4-9 September 2022, Bonn, Germany
EMS Annual Meeting Abstracts
Vol. 19, EMS2022-551, 2022
https://doi.org/10.5194/ems2022-551
EMS Annual Meeting 2022
© Author(s) 2022. This work is distributed under
the Creative Commons Attribution 4.0 License.

EU Weather markets: a EU-28 perspective from 2010 to 2020 and beyond

Andrew Eccleston1, Karl Gutbrod2, Christian Gruninger-Hermann3, and Dennis Schulze4
Andrew Eccleston et al.
  • 1PRIMET Ltd
  • 2meteoblue Research GmbH
  • 3Baden-Wuerttemberg Cooperative State University Loerrach
  • 4MeteoIQ GmbH

PRIMET has conducted a market research study on the weather services market in the EU-28 countries for the period of 2010-2020, including National and Private Weather services providers. The study covers annual revenue, employee numbers and segments of market activities. The study does not include the market for meteorological instruments, nor down-stream markets with integrators of meteorology information, such as insurances, agriculture and others.

The study identifies the market activity in each country by the 5 classes described below and makes some projections for the next decade.

a. monopolistic: private sector not allowed, only National Hydro-Meteorological Service (NHMS; state agency) allowed to provide weather services;

b. centralistic: private sector allowed, but NHMS is main provider of weather services and does not provide the necessary base data to private sector, so no, or only very few private companies exist (e.g. Romania);

c. oligopolistic: private sector allowed, NHMS provides the necessary base data to private sector, but influences rules and exerts strong commercial competition in the market place, so private companies are disadvantaged in the competition (e.g. France);

d. polipolistic: private sector allowed, NHMS provides all necessary base data to private sector, and is commercially active in some segments, without unfair competition in the market place (e.g. Germany);

e. free: private sector allowed, NHMS provides all the necessary base data to private sector as open data and is NOT commercially active (e.g. USA);

The research was undertaken independently by Prof. Dr. Christian Gruninger-Hermann of Baden-Wuerttemberg Cooperative State University Loerrach. Prof Gruninger-Hermann is a specialist in the fields of digital transformation and business models, Ecommerce, trade management and market research.

PRIMET is a pan European Trade Association for meteorological service providers operating in the private sector.
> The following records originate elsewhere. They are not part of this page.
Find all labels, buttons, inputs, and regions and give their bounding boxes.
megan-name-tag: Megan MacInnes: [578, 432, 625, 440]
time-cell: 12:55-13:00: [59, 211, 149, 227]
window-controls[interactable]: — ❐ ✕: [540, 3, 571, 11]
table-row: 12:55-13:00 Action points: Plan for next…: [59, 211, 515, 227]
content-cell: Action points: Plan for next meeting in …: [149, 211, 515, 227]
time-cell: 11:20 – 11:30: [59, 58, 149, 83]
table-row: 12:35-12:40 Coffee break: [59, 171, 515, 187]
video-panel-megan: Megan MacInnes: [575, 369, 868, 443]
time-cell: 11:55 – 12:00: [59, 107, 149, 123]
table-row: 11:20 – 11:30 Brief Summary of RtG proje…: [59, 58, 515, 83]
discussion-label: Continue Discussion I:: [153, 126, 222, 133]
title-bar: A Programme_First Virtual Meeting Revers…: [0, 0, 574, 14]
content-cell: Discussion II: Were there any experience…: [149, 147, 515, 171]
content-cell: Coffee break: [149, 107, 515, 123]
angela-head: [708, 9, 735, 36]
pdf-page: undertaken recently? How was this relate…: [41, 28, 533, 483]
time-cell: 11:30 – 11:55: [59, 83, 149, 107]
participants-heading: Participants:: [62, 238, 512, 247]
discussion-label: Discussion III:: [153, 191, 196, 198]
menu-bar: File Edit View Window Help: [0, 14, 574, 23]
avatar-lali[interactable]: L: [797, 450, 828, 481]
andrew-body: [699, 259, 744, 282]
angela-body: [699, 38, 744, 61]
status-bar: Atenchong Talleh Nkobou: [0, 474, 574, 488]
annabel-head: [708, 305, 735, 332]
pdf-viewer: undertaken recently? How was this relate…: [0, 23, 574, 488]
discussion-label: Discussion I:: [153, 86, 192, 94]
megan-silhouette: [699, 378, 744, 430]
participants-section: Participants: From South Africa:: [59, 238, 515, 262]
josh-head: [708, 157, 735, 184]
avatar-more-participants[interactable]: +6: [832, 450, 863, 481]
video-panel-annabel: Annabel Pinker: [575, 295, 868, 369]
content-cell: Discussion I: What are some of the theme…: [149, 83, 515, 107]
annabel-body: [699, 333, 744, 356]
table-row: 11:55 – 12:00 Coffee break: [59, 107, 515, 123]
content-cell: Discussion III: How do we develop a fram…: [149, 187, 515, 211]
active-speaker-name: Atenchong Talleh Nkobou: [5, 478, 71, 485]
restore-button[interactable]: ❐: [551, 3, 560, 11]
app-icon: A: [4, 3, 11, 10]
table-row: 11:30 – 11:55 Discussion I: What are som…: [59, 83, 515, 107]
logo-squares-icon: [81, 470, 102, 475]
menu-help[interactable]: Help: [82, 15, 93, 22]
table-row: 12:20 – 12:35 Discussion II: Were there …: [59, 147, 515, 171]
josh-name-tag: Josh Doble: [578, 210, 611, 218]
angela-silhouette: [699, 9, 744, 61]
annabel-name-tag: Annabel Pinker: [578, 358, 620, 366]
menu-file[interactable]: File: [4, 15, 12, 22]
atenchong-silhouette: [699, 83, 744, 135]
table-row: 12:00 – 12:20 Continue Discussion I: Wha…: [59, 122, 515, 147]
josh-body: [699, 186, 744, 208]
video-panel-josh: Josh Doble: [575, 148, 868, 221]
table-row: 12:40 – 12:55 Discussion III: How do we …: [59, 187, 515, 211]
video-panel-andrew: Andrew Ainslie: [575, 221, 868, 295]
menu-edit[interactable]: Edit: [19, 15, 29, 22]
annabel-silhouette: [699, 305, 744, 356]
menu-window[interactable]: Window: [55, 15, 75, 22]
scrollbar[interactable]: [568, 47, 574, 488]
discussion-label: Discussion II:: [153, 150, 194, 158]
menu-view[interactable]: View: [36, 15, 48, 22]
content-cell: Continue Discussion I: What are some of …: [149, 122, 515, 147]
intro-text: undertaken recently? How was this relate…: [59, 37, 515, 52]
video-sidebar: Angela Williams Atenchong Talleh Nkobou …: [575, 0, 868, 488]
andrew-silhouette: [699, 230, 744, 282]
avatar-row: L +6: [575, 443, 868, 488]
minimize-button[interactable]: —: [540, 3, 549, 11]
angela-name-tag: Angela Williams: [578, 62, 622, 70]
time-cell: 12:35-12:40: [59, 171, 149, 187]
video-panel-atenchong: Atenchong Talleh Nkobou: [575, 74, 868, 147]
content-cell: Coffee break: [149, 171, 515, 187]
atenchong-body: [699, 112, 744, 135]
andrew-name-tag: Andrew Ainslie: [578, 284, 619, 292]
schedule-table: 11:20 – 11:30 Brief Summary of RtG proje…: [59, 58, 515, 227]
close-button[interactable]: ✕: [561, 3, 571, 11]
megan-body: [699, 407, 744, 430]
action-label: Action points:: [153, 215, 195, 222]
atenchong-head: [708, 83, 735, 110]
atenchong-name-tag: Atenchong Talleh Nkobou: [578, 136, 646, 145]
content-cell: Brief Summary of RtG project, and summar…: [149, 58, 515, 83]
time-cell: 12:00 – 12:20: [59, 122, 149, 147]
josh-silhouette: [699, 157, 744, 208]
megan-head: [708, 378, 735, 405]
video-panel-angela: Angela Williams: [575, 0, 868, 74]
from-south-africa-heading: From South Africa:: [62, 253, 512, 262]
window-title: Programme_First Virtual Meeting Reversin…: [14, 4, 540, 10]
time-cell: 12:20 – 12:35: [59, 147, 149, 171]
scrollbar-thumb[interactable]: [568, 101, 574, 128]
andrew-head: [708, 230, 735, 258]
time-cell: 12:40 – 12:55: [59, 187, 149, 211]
It aims to promote a fair trading environment between the public and private sector in meteorology and its related disciplines. 

How to cite: Eccleston, A., Gutbrod, K., Gruninger-Hermann, C., and Schulze, D.: EU Weather markets: a EU-28 perspective from 2010 to 2020 and beyond, EMS Annual Meeting 2022, Bonn, Germany, 5–9 Sep 2022, EMS2022-551, https://doi.org/10.5194/ems2022-551, 2022.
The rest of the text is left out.